There is another point, I'd like to mention in this context. Lets say our density matrix has all vanishing off-diagonal elements. Does this mean, that there is no coherency in the ensemble? I think the right answer to this question is "no, but...". Lets take a closer look. For a density matrix $$ \rho = \sum_k p_k |\varphi_k\rangle\langle\varphi_k|, $$ where $p_k$ is the probability for a system beeing in the state $|\varphi_k\rangle$, vanishing off-diagonal elements only mean that $$ 0 = \sum_k p_k \langle \psi_0 | \varphi_k \rangle \langle \varphi_k | \psi_1 \rangle, $$ i.e. the elements $p_k \langle \psi_0 | \varphi_k \rangle \langle \varphi_k | \psi_1 \rangle$ sum up to zero. To surely say that there is no coherency, we need all elements $p_k \langle \psi_0 | \varphi_k \rangle \langle \varphi_k | \psi_1 \rangle$ being zero, but this is not what follows from vanishing off-diagonal elements. The key point is, that we have no chance to distinguish between different ensembles which are described by the same density matrix. So for our experiments, an ensemble where all $p_k \langle \psi_0 | \varphi_k \rangle \langle \varphi_k | \psi_1 \rangle$ sum up to zero behaves exactly like an ensembly where all $p_k \langle \psi_0 | \varphi_k \rangle \langle \varphi_k | \psi_1 \rangle$ vanish, i.e. an example without coherent states. Summarizing we can say, that an ensemble described by a density matrix with vanishing off-diagonal elements behaves like if there would be no coherent states. There may still be coherent states in our ensemble, but we have no chance to detect them.

Answer 2

You are correct. The off-diagonals represent coherence between the two possibilities.

It can indeed be measured. Consider measuring in the +/- bais. IE acting on your density matrix with the operator $|+\rangle \langle+|$ where:

$|+\rangle = (|0\rangle + |1\rangle) / \sqrt2$.

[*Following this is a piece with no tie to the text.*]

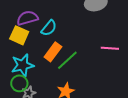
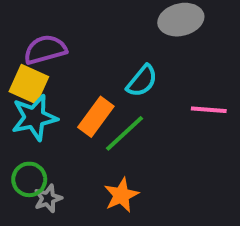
cyan semicircle: (49, 28) -> (142, 81), moved
cyan star: (23, 65) -> (34, 118), moved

The expectation value of this operator is given by Tr($\rho |+\rangle \langle+|$).

Putting this into your example you notice that the result of the measurement oscillates over time, with a frequency equal to the energy difference. If you instead had the density matrix with no off-diagonals this quantity would be "flat" (unchaning in time, value 1/2).

Your Qubit could be in the state $|0\rangle$, in which case the operator above has an expectation value of 1/2. If it was in the state $|1\rangle$ again the value is 1/2. If we had a machine that tossed a coin and made either $|0\rangle$ or $|1\rangle$ then the density matrix spat out by the machine is yours but with no off-diagonals, and in this case the expected outcome of the measurement is again 1/2.

But your state is not a random choice of the two options in that way, its a quantum superposition so the probabilities of the two possible cases don't just add in the normal way, which is what the off-diagonals keep track of.